Following his graduation, he joined the Directorate General of Public Works, becoming chief railway engineer in 1909. He led the construction of the Saboya–Capitán Pastene railway and participated in studies for the Curicó–Los Queñes and Loncoche–Villarrica railway lines. He later worked as a contractor and held senior positions in private enterprises, including director of the Compañía de Petróleos de Chile and the insurance company La Metropolitana. Between 1942 and 1947, he served as Executive Vice President of the Caja de Empleados Particulares.

== Political career ==
A member of the Radical Party, Durán Morales was president of several party organizations in Temuco, including the Radical Assembly and Propaganda Center.

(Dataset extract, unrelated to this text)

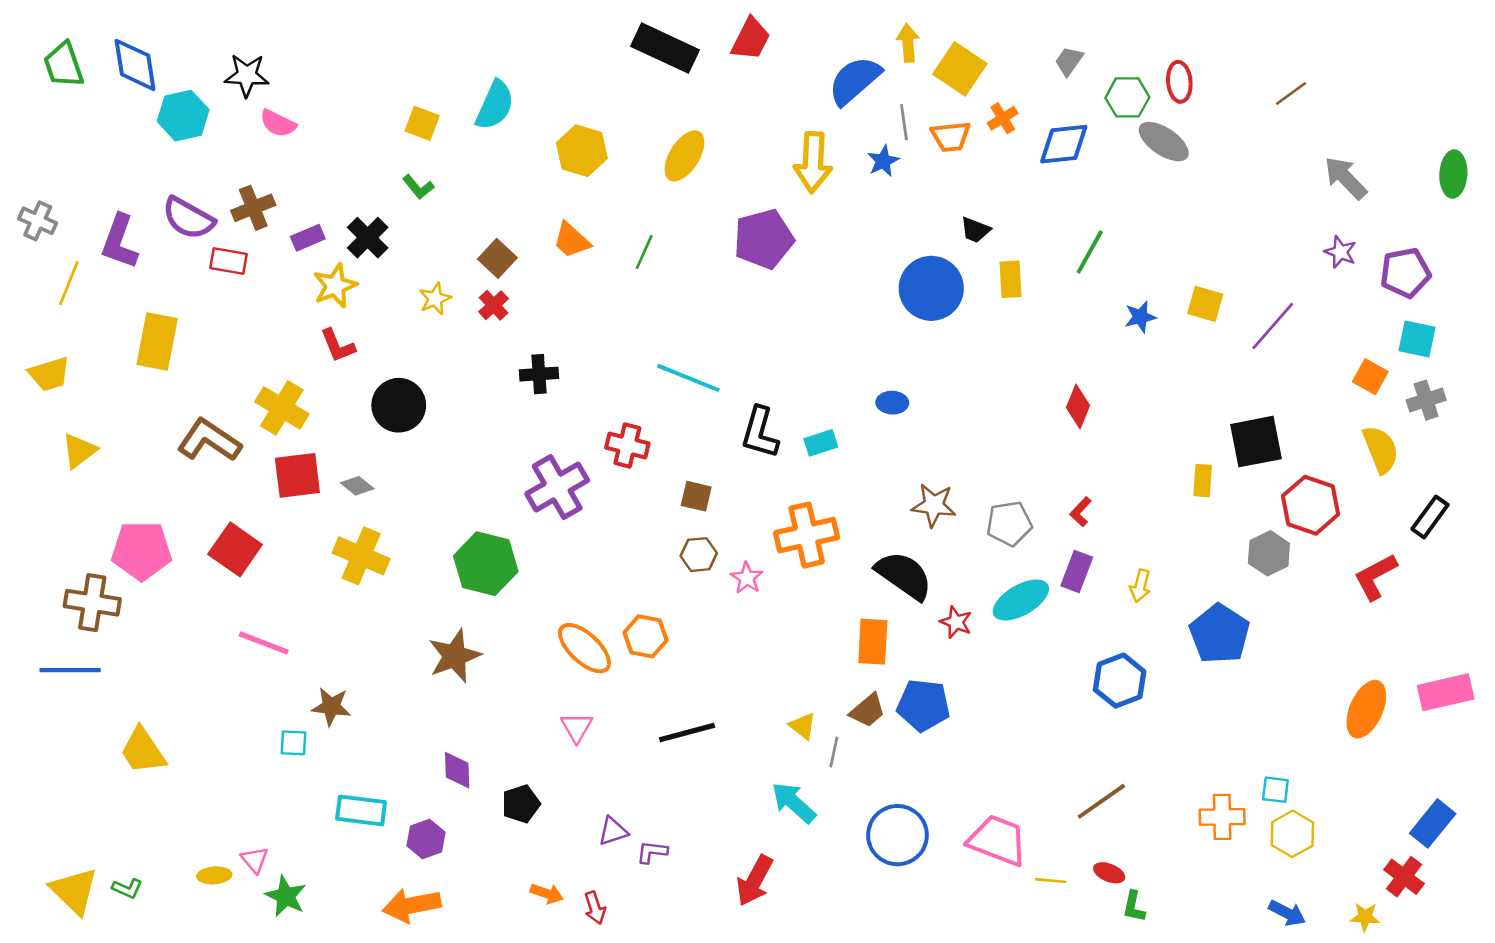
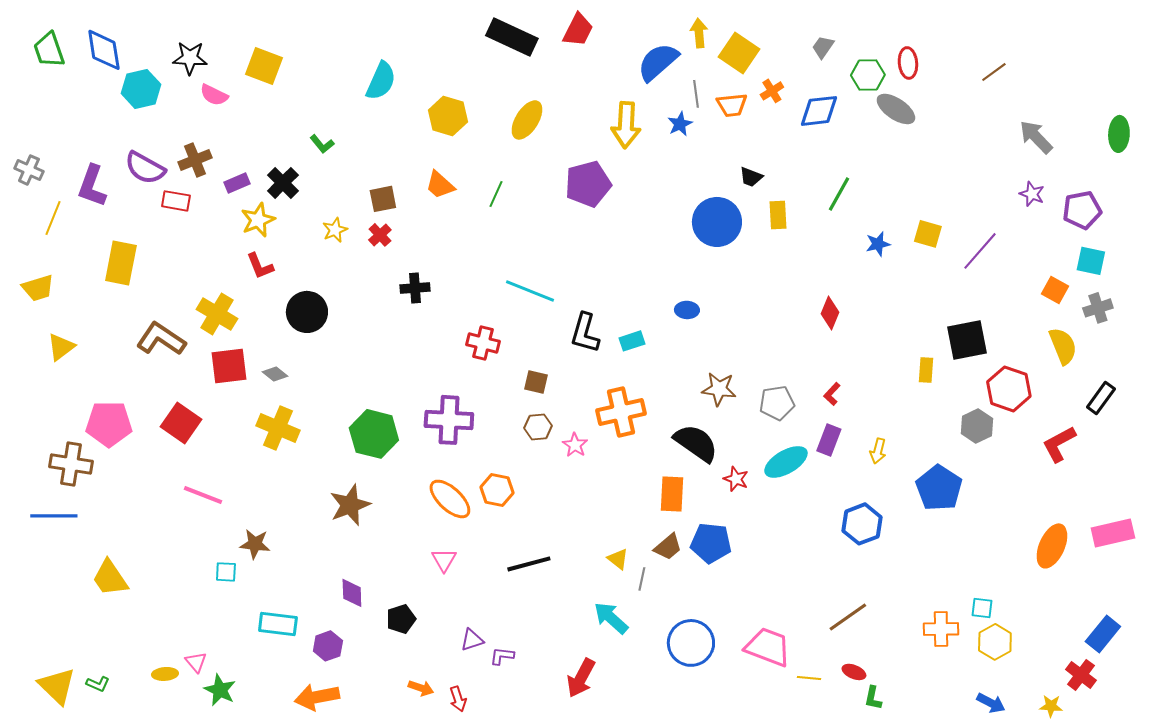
yellow square: (422, 123) -> (264, 66), moved, size x1.4
brown square: (497, 258) -> (383, 199), turned 36
purple cross: (557, 487) -> (449, 420), moved, turned 33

He was appointed Intendant of Talca and later served as Minister of Justice and Public Instruction from 3 January to 1 February 1924, during the first government of President Arturo Alessandri Palma. During Alessandri’s second administration, he simultaneously served as Minister of Education and Minister of Justice from 24 December 1932 to 19 April 1934.

Durán was elected deputy for the 21st Departamental District (Temuco, Imperial and Llaima) for the 1921–1924 term, and later for the 6th Departamental District (Valparaíso, Quillota, Limache and Casablanca) for the 1926–1930 term. He served as President of the Chamber of Deputies from 7 to 15 May 1924 and chaired the Standing Committee on Public Works during both of his parliamentary terms.